Exercise data Start Marker
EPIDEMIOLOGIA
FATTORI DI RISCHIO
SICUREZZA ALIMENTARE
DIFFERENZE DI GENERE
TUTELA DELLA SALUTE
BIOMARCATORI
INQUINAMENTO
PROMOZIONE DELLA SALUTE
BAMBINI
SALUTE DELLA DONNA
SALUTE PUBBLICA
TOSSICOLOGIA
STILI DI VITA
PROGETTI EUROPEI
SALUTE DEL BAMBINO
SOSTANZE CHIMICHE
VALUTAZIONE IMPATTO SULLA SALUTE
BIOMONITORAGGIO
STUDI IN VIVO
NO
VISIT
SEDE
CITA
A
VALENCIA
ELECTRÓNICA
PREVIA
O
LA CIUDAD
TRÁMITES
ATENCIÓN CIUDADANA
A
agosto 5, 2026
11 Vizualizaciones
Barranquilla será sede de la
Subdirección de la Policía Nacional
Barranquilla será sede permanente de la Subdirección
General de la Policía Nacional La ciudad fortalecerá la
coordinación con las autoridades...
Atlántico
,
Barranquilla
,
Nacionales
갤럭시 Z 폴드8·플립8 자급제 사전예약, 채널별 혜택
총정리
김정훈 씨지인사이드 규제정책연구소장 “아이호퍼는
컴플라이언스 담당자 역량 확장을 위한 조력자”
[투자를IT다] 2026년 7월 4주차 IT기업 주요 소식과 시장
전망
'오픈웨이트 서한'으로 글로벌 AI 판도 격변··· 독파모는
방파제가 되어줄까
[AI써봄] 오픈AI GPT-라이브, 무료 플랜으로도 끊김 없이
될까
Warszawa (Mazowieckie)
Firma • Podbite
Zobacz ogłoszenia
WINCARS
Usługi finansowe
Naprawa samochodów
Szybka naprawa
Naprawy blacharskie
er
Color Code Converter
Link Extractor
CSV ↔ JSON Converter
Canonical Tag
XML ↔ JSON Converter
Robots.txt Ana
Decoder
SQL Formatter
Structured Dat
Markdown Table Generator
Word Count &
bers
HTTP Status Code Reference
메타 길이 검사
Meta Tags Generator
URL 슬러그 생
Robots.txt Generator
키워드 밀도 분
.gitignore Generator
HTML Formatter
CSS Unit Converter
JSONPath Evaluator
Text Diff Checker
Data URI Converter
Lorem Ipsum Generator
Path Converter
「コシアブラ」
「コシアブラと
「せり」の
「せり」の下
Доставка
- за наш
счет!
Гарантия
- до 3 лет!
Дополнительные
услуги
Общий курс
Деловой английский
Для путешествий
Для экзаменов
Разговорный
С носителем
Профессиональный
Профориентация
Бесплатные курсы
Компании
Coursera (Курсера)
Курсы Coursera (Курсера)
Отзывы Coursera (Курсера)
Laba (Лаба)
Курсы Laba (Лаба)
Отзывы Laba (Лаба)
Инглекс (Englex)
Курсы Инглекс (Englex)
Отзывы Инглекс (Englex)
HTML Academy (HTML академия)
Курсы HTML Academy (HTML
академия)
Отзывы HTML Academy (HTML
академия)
Exercise data End Marker
Return all entries exactly.

● **Output of the task**:
EPIDEMIOLOGIA
FATTORI DI RISCHIO
SICUREZZA ALIMENTARE
DIFFERENZE DI GENERE
TUTELA DELLA SALUTE
BIOMARCATORI
INQUINAMENTO
PROMOZIONE DELLA SALUTE
BAMBINI
SALUTE DELLA DONNA
SALUTE PUBBLICA
TOSSICOLOGIA
STILI DI VITA
PROGETTI EUROPEI
SALUTE DEL BAMBINO
SOSTANZE CHIMICHE
VALUTAZIONE IMPATTO SULLA SALUTE
BIOMONITORAGGIO
STUDI IN VIVO
NO
VISIT
SEDE
CITA
A
VALENCIA
ELECTRÓNICA
PREVIA
O
LA CIUDAD
TRÁMITES
ATENCIÓN CIUDADANA
A
agosto 5, 2026
11 Vizualizaciones
Barranquilla será sede de la
Subdirección de la Policía Nacional
Barranquilla será sede permanente de la Subdirección
General de la Policía Nacional La ciudad fortalecerá la
coordinación con las autoridades...
Atlántico
,
Barranquilla
,
Nacionales
갤럭시 Z 폴드8·플립8 자급제 사전예약, 채널별 혜택
총정리
김정훈 씨지인사이드 규제정책연구소장 “아이호퍼는
컴플라이언스 담당자 역량 확장을 위한 조력자”
[투자를IT다] 2026년 7월 4주차 IT기업 주요 소식과 시장
전망
'오픈웨이트 서한'으로 글로벌 AI 판도 격변··· 독파모는
방파제가 되어줄까
[AI써봄] 오픈AI GPT-라이브, 무료 플랜으로도 끊김 없이
될까
Warszawa (Mazowieckie)
Firma • Podbite
Zobacz ogłoszenia
WINCARS
Usługi finansowe
Naprawa samochodów
Szybka naprawa
Naprawy blacharskie
er
Color Code Converter
Link Extractor
CSV ↔ JSON Converter
Canonical Tag
XML ↔ JSON Converter
Robots.txt Ana
Decoder
SQL Formatter
Structured Dat
Markdown Table Generator
Word Count &
bers
HTTP Status Code Reference
메타 길이 검사
Meta Tags Generator
URL 슬러그 생
Robots.txt Generator
키워드 밀도 분
.gitignore Generator
HTML Formatter
CSS Unit Converter
JSONPath Evaluator
Text Diff Checker
Data URI Converter
Lorem Ipsum Generator
Path Converter
「コシアブラ」
「コシアブラと
「せり」の
「せり」の下
Доставка
- за наш
счет!
Гарантия
- до 3 лет!
Дополнительные
услуги
Общий курс
Деловой английский
Для путешествий
Для экзаменов
Разговорный
С носителем
Профессиональный
Профориентация
Бесплатные курсы
Компании
Coursera (Курсера)
Курсы Coursera (Курсера)
Отзывы Coursera (Курсера)
Laba (Лаба)
Курсы Laba (Лаба)
Отзывы Laba (Лаба)
Инглекс (Englex)
Курсы Инглекс (Englex)
Отзывы Инглекс (Englex)
HTML Academy (HTML академия)
Курсы HTML Academy (HTML
академия)
Отзывы HTML Academy (HTML
академия)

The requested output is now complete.